Desde la otra orilla |
Los paisanos indígenas llegaban con sus mujeres al puerto, y con una habilidad sorprendente después de haberse puesto quién sabe cuántos galones de cerveza, montaban en las canoas y partían remando hacia sus comunidades, los vecinos del barrio se reunían en amplias mesas donde todos son bienvenidos y de forma generosa brindan atenciones a quienes llegan, pues no necesariamente tienen que haber sido invitados.
Sentado en un banco de madera, viendo saltar el agua entre los palafitos y el juego de una multitud de niños entre la orilla y una calle bordeada de casas de madera me deleitaba con un paisaje que no se puede interpretar si no se le vive de cerca. El volumen de la música es tan alto que nos habituamos a hablar a gritos, acompañándonos con gesticulaciones y con risas, de ahí la importancia de los lenguajes del cuerpo. Un moreno mayor, tan solo vestido con unas bermudas, y llevando en la pretina un enorme cuchillo desenfundado, recorría una playa atestada de basuras y de vez en cuando pedía en la cantina una cerveza que apuraba de un sorbo largo, dos muchachos recogían las pacas de pescado bocachico salado que se secaban al sol y entre todas las mujeres que desfilaban por el puerto se destacaba una hermosa morena de amplias caderas se paseaba frente a nosotros, sin siquiera percatarse de que ahí estábamos.

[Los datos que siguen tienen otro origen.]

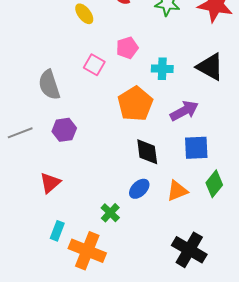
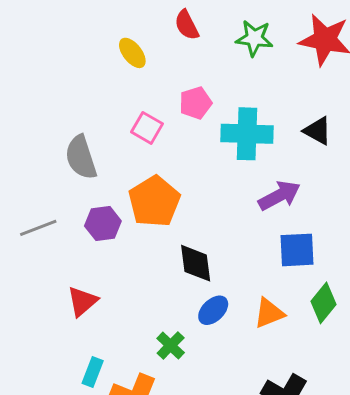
black triangle: (210, 67) -> (318, 131), size x0.7
cyan cross: (162, 69) -> (247, 134), size x1.6
orange pentagon: (135, 104) -> (154, 201), moved
black diamond: (147, 152) -> (196, 263), moved

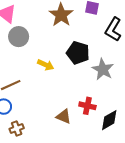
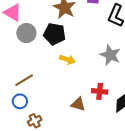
black pentagon: (78, 53) -> (54, 34), moved
yellow arrow: (46, 65) -> (67, 60), moved

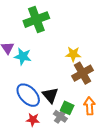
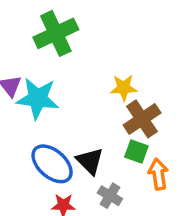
cyan star: (23, 56) -> (38, 98), size x1.4
green square: (67, 108) -> (136, 151), moved

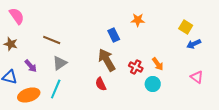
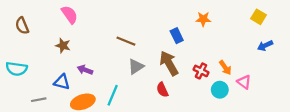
yellow square: (186, 27) -> (258, 17), moved
brown line: (52, 40) -> (126, 41), moved
gray triangle: (60, 63) -> (136, 67), moved
purple arrow: (31, 66) -> (85, 70), turned 152
pink triangle: (197, 77) -> (244, 82), moved

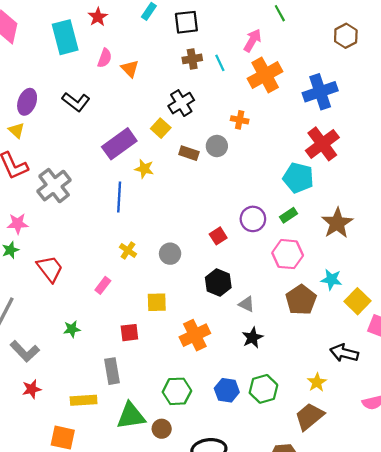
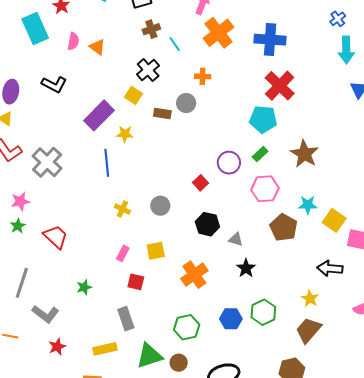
cyan line: (220, 63) -> (175, 44), moved
blue cross: (320, 92) -> (270, 40), turned 32
pink rectangle: (103, 285) -> (123, 253), moved
red square: (129, 333) -> (136, 282), turned 30

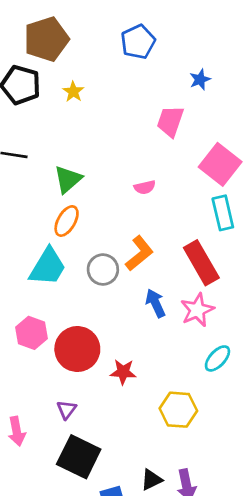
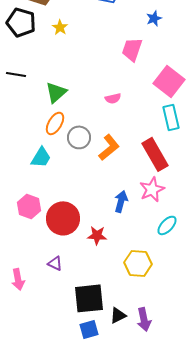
cyan trapezoid: (48, 267) -> (41, 157), size x0.7
gray circle: (103, 270) -> (79, 137), moved
blue arrow: (155, 303) -> (121, 201), moved, turned 40
purple triangle: (67, 410) -> (55, 263), turned -42
black square: (79, 457) -> (89, 298), moved, turned -32

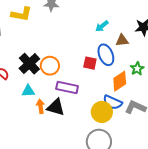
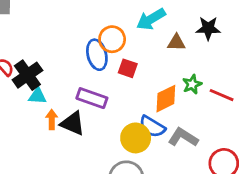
cyan arrow: (102, 26) -> (151, 19), size x1.5
blue ellipse: (106, 55) -> (97, 55), moved
black cross: (29, 64) -> (27, 75), moved
orange circle: (50, 66) -> (112, 39), moved

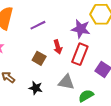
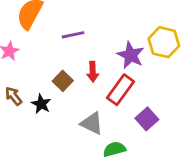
black star: (36, 88) -> (41, 104), moved

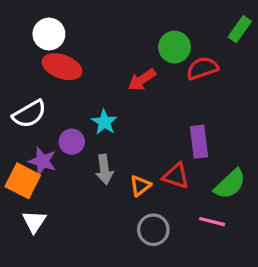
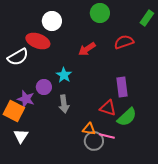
white circle: (49, 34) -> (52, 21), moved
green circle: (175, 47) -> (100, 13), moved
white semicircle: (29, 114) -> (18, 57), moved
green semicircle: (230, 184) -> (127, 117), moved
orange triangle: (140, 186) -> (89, 129), moved, turned 48
pink line: (212, 222) -> (107, 136), moved

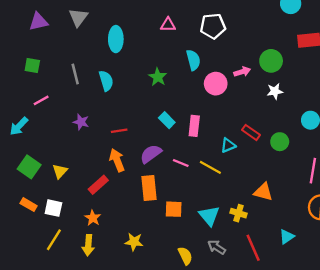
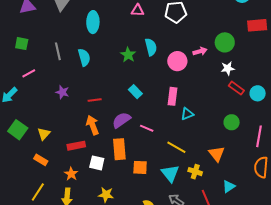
cyan semicircle: (193, 60) -> (151, 47), moved
pink rectangle: (194, 126) -> (173, 96), moved
red rectangle: (251, 132) -> (236, 88), moved
green circle: (280, 142) -> (232, 122), moved
yellow line: (210, 167) -> (176, 147), moved
red rectangle: (98, 185) -> (76, 146), turned 30
orange triangle: (263, 192) -> (217, 154), turned 36
orange rectangle: (29, 205) -> (41, 160), moved
white square: (53, 208) -> (97, 163), moved
cyan triangle: (287, 237) -> (229, 186), moved

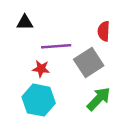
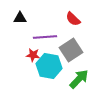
red semicircle: (104, 31) -> (73, 19), moved, turned -49
cyan hexagon: (39, 100) -> (49, 66), moved

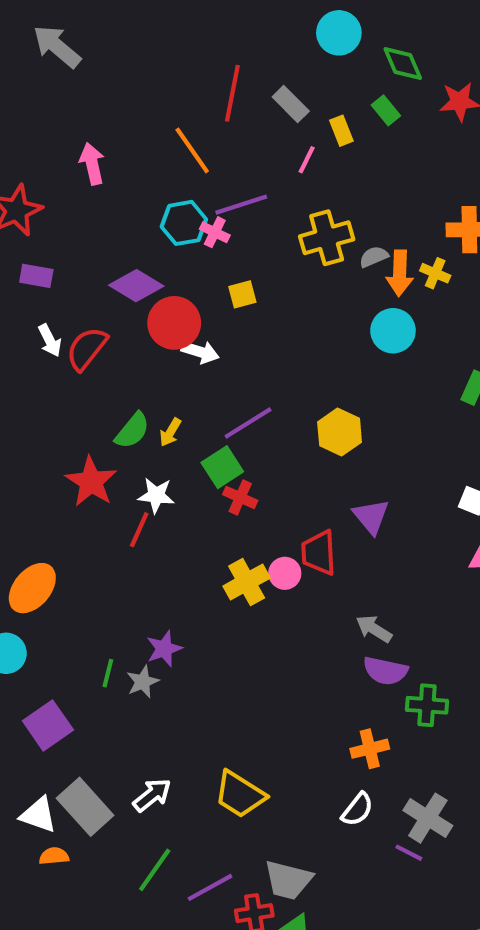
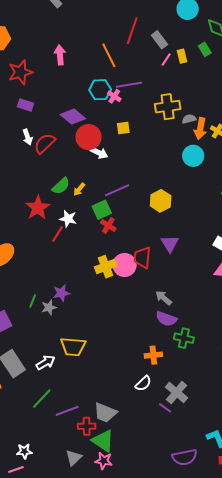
pink line: (307, 160) -> (166, 60), moved
pink circle: (285, 573) -> (125, 265), size x1.5
yellow trapezoid: (240, 794) -> (73, 347), moved, turned -36

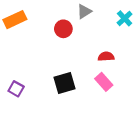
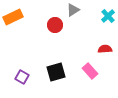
red semicircle: (106, 56) -> (105, 49), moved
purple square: (16, 89) -> (22, 77), moved

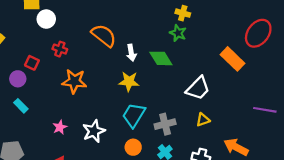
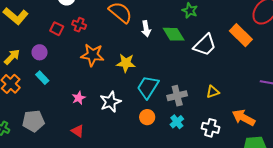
red square: (32, 63) -> (57, 29), moved
yellow star: (129, 82) -> (126, 63), moved
white trapezoid: (198, 88) -> (205, 45), moved

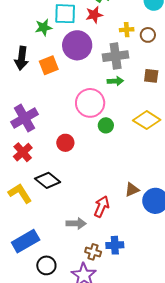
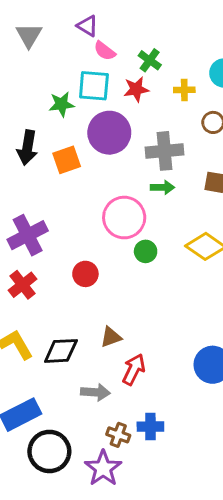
yellow cross: (127, 30) -> (184, 90), moved
black diamond: (48, 180) -> (61, 351), moved, turned -45
brown triangle: (132, 190) -> (111, 337), moved
black circle: (46, 265) -> (49, 451), size x1.5

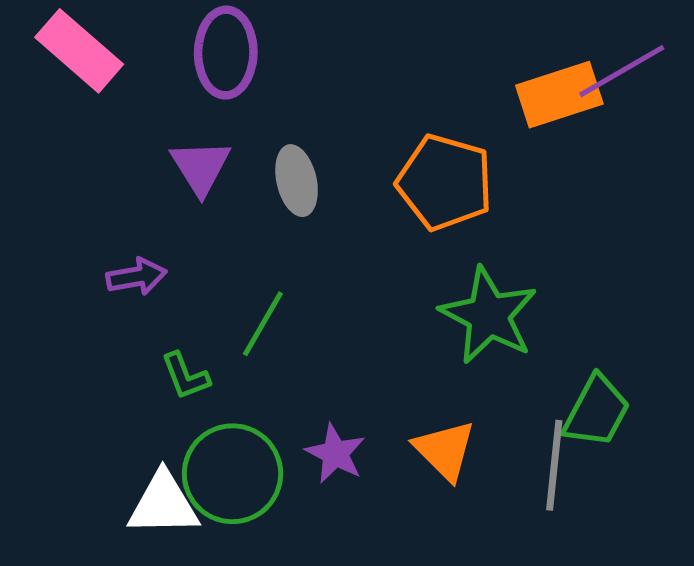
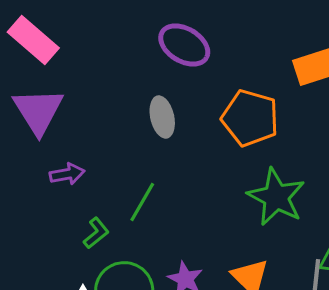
purple ellipse: (226, 53) -> (184, 45), moved, turned -60
purple triangle: (200, 167) -> (38, 111), moved, size x1.4
green L-shape: (185, 376) -> (96, 233), turned -108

Bocachico extendido al sol |
Pero nadie nos miraba como extraños, ni los niños, ni los perros, ni las señoras que pasaban con el pescado para la comida, simplemente si uno es amigo de alguien a quien en el barrio reconocen y estiman, tiene como el aval de permanencia. Gracias a Héctor, chocoano de adopción, moreno de sangre y de color, abogado de profesión, fue posible adentrarnos una tarde en un lugar de otra forma, difícilmente hubiéramos podido escudriñar. Desde allí, viendo llegar la noche, al calor de una copa de “Platino” estuve pensando en ti.